In New Jersey Dept. of Environmental Protection v. Dimant, 212 N.J. 153 (2012), the New Jersey Supreme Court held that the New Jersey Department of Environmental Protection (NJDEP) must establish, by a preponderance of the evidence, a reasonable connection between (1) a discharge, (2) the discharger, and (3) the contaminated resource at issue, to recover damages under New Jersey’s Spill Act.
In Dimant, perchlorethylene (PCE) was detected in private wells in Bound Brook, N.J., located near several dry cleaners and gasoline service stations, including the defendant Sue’s Clothes Hanger, a dry cleaning business. NJDEP sampled a pipe leaking on to the pavement in the exterior of Sue’s and detected PCE at 3,000 ppb. A NJDEP study generated over 10 years later identified Sue’s as a source of groundwater contamination in the Bound Brook private wells. The NJDEP brought a Spill Act claim against Sue’s, seeking contribution for investigation and remediation costs, and natural resource damages. The trial court dismissed the Spill Act claim, finding that the NJDEP had not established by a preponderance of the evidence that Sue’s discharged the PCE found in the private wells. The New Jersey Appellate Division affirmed.

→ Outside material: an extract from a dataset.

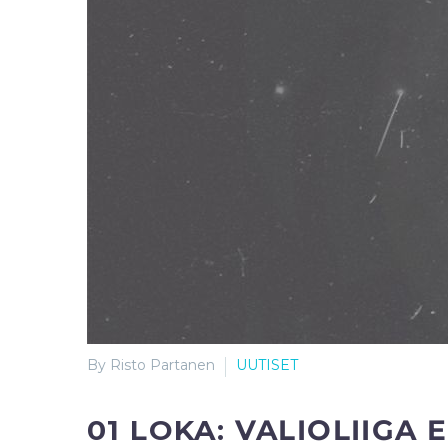
By Risto Partanen
UUTISET
01 LOKA:
VALIOLIIGA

The NJDEP petitioned the Supreme Court to clarify the nexus required for liability under the Spill Act. Under the Spill Act, “[a]ny person who has discharged a hazardous substance, or is in any way responsible for any hazardous substance, shall be strictly liable, jointly and severally, without regard to fault, for all cleanup and removal costs no matter by whom incurred.” N.J. Stat. Ann. § 58:10-23.11g.c.(1). The court explained that, when a discharge has occurred, regardless of the size, and a responsible discharger is identified, the NJDEP must establish a reasonable link between the discharge, discharger and contaminated site, by a preponderance of the evidence. The court noted that it is not enough for a plaintiff to simply prove that a defendant produced a hazardous substance and that the substance was found at the contaminated site. With regard to Sue’s, the court found that the NJDEP failed to show how the PCE dripping from a pipe onto the pavement at Sue’s reasonably could have made its way to the private wells.
The Dimant decision may change the NJDEP’s behavior in pursuing Spill Act claims. The biggest impact could be seen in “two site” cases because the NJDEP will now have to establish a plausible migration pathway for contaminants from one site to a natural resource to recover. In addition, in multi-discharger cases, the NJDEP will have to be selective in deciding which discharger to pursue and will no longer be able to simply select a “deep pocket.” Importantly, the reasonable nexus requirement will likely increase NJDEP’s costs in pursuing Spill Act claims, which will likely be passed on to the discharger found to be liable for damages. Whether the increased costs create an impediment to NJDEP Spill Act claims will be an important issue to monitor.